> [What you have to do]:
The answer should be an exact copy of the lines from the one with "Voir photos" through the end of the listing below, with no other lines.

> [Records shown]:

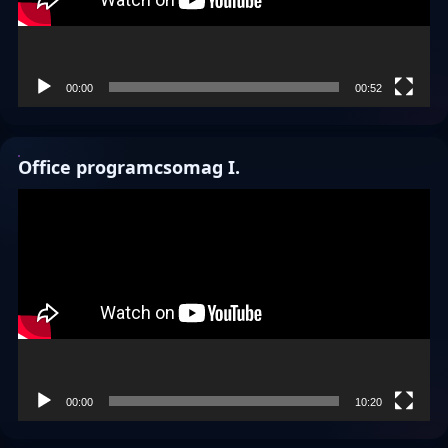
00:00
00:52
Office programcsomag I.
Videólejátszó
00:00
10:20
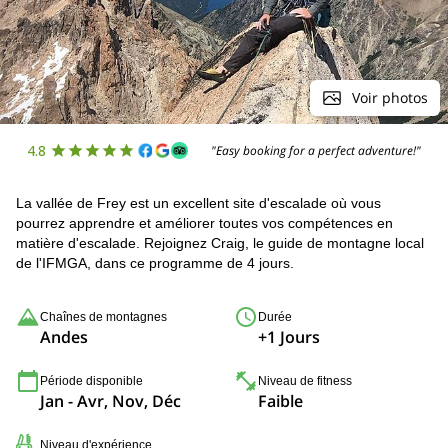
Voir photos
4.8
"Easy booking for a perfect adventure!"
La vallée de Frey est un excellent site d'escalade où vous
pourrez apprendre et améliorer toutes vos compétences en
matière d'escalade. Rejoignez Craig, le guide de montagne local
de l'IFMGA, dans ce programme de 4 jours.
Chaînes de montagnes
Durée
Andes
+1 Jours
Période disponible
Niveau de fitness
Jan - Avr, Nov, Déc
Faible
Niveau d'expérience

> [Answer to the exercise]:
Voir photos
4.8
"Easy booking for a perfect adventure!"
La vallée de Frey est un excellent site d'escalade où vous
pourrez apprendre et améliorer toutes vos compétences en
matière d'escalade. Rejoignez Craig, le guide de montagne local
de l'IFMGA, dans ce programme de 4 jours.
Chaînes de montagnes
Durée
Andes
+1 Jours
Période disponible
Niveau de fitness
Jan - Avr, Nov, Déc
Faible
Niveau d'expérience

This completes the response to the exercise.